Pennsylvanians have been bombarded with political messages for months and hounded by social media to register to vote. You’ve been marketed to by businesses offering incentives to registered voters and have been witness to heated political debates no matter what screen or device you’re looking at. All of this makes it seem like Election Day, and the candidates who are up for election, are common knowledge to everyone at this point.
It would be a grave error to make this assumption. For Latino and nonwhite communities, these messages, for the most part, don’t hit our wavelength. We don’t have the same access to technology and resources to view these messages or do research on candidates, and even if we did, rarely is the information in a language we understand or in words that resonate with us.
Too often this divide becomes the reason why the voice of our minority communities is underrepresented in presidential elections, because the lack of inclusive resources is discouraging enough to not cast a ballot. Whether this divide is real or perceived, it exists and it stands to profoundly impact this election.
My message to Latino and non-white voters is this — you need to cast your ballot on or before Nov. 3. It has always been your civic duty, but this year like never before, it is your obligation to play a vital role in your nation’s history. If you let Election Day come and go without so much as mailing in a ballot or showing up at your polling place, you have let down generations to come. You will have to see newspaper headlines you don’t agree with and history books reflect a reality you wish you would have done your part to change.
Here’s a hard truth, the presidential candidate that spends the most money on his campaign this election will be the one to win. If you don’t like this truth, then don’t let ad dollars determine your next president. Let it be your voice and your vote.

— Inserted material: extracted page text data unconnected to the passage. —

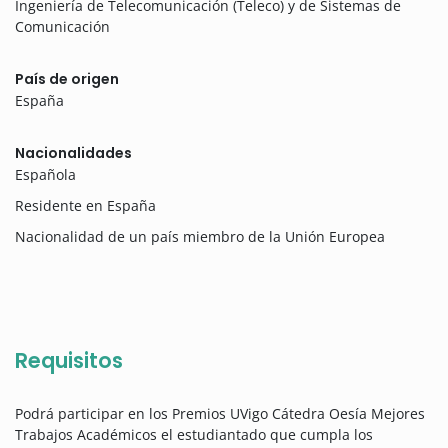
Ingeniería de Telecomunicación (Teleco) y de Sistemas de
Comunicación
País de origen
España
Nacionalidades
Española
Residente en España
Nacionalidad de un país miembro de la Unión Europea
Requisitos
Podrá participar en los Premios UVigo Cátedra Oesía Mejores
Trabajos Académicos el estudiantado que cumpla los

Another hard truth — you may not love either candidate this election cycle. And you don’t have to. You don’t have to approve of everything about a candidate, and you most likely never will. But you must sort through the facts, do your research, and make an educated decision based upon the candidate that best aligns with the issues that are most important to you and your family.

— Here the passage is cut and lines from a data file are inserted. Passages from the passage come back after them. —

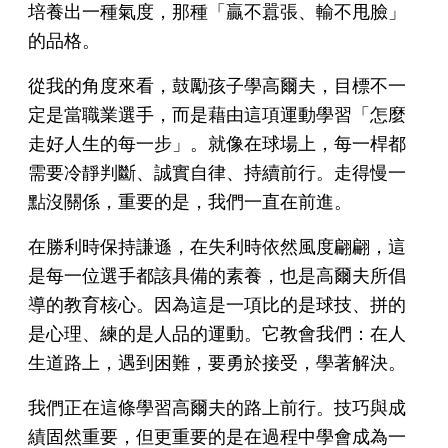
培養出一種氣度，那種「贏不囂張、輸不甩臉」
的品格。
從我的角度來看，鼓勵孩子學高爾夫，目標不一
定是當職業選手，而是藉由這項運動學習「怎麼
走好人生的每一步」。就像在球場上，每一桿都
需要冷靜判斷、誠實自律、持續前行。走得慢一
點沒關係，重要的是，我們一直在前進。
在勝利時保持謙遜，在失利時依然風度翩翩，這
是每一位選手都該具備的素養，也是高爾夫所倡
導的教育核心。因為這是一項比的是球技、拼的
是心理、練的是人品的運動。它教會我們：在人
生道路上，遇到困難，要勇於接受，學著解決。
我們正在這條學習高爾夫的路上前行。技巧與成
績固然重要，但更重要的是在過程中學會成為一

This Election Day, the choice is yours. That’s what makes America the land of the free. If it’s backed by your belief, your vote can never be wrong. The only thing that is wrong is choosing to not honor an essential American right, which is to vote.
Speaking to everyone, Election Day is that one rare occasion when each of our voices count equally. That is what makes Nov. 3 so important. In a society where it can feel like the person who speaks the longest or the loudest wins, that all comes to a halt for Election Day.
So how can you play your part in this historic moment? Do your research, seek answers, make a decision, and most importantly, get out the vote.